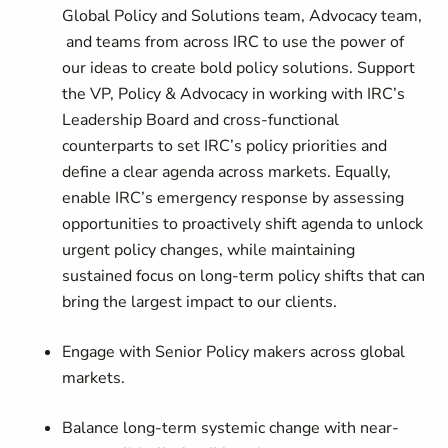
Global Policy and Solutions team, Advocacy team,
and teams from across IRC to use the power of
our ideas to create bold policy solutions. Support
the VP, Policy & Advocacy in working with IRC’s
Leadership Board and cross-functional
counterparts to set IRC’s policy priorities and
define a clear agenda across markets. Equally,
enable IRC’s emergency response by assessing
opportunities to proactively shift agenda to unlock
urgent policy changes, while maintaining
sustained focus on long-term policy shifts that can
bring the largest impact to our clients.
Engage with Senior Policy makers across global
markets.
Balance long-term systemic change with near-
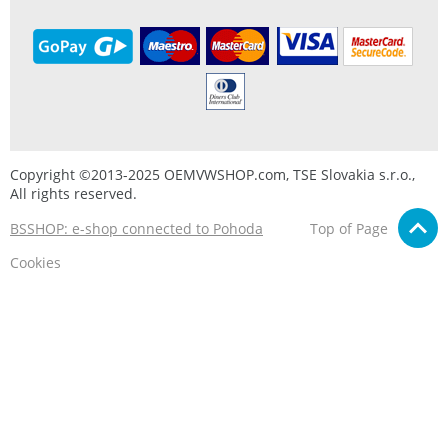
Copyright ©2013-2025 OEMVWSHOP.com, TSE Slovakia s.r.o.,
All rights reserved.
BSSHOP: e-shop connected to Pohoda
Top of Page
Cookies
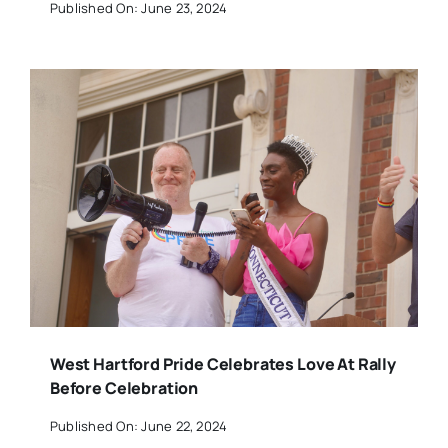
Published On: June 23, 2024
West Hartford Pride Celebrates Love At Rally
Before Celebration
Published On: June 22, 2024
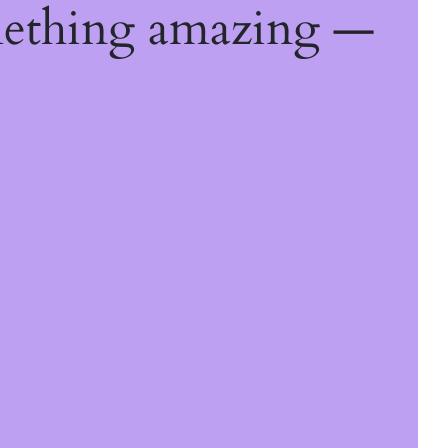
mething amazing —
-*-*-
**REQUIRED ACTION:**
Instructions for the copy: start at the first entry, stop after the line containing "counterparts to set", keep every line exact, and drop the pictures.

**EXERCISE ANSWER:**
Global Policy and Solutions team, Advocacy team,
and teams from across IRC to use the power of
our ideas to create bold policy solutions. Support
the VP, Policy & Advocacy in working with IRC’s
Leadership Board and cross-functional
counterparts to set IRC’s policy priorities and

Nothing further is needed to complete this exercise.